Is there any way to seperate the replicating and the collecting of gradients of DataParallel module?

I update the parameters of the designed model after several iterative forward and backward calls, which means that the DataParallel does not need to replicate self.module in every forward path, and it only needs to accumulate the gradients on the other gpus when I am going to update the parameters with a call to step() of the optimizer.

So, is there any way to seperate the replicating and the collecting of gradients of DataParallel? It greatly hurts the performance in my implementation(https://github.com/anoidgit/transformer).

I tried to make this through the following code:

class DataParallelModel(DataParallel):

def __init__(self, module, device_ids=None, output_device=None, dim=0, host_control=True):
    super(DataParallelModel, self).__init__(module, device_ids, output_device, dim)

if host_control:
	self.nets = self.update_replicates()
else:
	self.nets = None

def forward(self, *inputs, **kwargs):
    if not self.device_ids:
        return self.module(*inputs, **kwargs)
    inputs, kwargs = self.scatter(inputs, kwargs, self.device_ids)
    if len(self.device_ids) == 1:
        return self.module(*inputs[0], **kwargs[0])
    if self.nets is None:
            replicas = self.replicate(self.module, self.device_ids[:len(inputs)])
    else:
	replicas = self.nets[:len(inputs)]
    outputs = self.parallel_apply(replicas, inputs, kwargs)
    return self.gather(outputs, self.output_device)

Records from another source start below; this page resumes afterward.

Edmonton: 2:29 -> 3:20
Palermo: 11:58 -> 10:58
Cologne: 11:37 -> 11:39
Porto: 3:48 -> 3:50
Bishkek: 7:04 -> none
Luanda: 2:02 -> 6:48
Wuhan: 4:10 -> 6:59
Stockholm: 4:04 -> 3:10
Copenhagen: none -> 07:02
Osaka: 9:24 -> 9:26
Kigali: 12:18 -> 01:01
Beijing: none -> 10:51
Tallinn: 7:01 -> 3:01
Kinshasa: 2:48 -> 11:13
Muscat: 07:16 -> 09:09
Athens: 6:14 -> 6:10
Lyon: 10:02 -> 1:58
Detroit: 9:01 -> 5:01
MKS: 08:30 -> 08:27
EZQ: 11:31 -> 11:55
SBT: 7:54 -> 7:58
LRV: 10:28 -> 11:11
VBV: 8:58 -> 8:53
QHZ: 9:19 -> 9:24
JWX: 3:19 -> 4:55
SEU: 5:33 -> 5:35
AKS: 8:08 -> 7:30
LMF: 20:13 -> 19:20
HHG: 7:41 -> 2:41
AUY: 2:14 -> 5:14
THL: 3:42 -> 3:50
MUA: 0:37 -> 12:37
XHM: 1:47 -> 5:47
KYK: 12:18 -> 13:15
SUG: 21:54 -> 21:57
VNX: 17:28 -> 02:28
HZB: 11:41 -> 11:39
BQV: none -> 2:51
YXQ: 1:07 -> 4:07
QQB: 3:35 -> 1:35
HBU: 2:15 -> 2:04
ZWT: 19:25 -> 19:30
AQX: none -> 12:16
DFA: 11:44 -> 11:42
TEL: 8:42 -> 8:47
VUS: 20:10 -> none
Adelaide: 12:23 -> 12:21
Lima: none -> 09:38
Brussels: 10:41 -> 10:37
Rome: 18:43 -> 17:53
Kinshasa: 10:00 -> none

def update_replicates(self):
    return self.replicate(self.module, self.device_ids)

But an assertation failure was throwed by autograd.

If you split your input on several GPUs, you have to replicate the module on each GPU.
I wrote some details here, maybe it can help you.

Thank you.
I have read your blog, and I want to make the first way mentioned in your blog more efficiently on multiple GPUs. I fixed it with this now.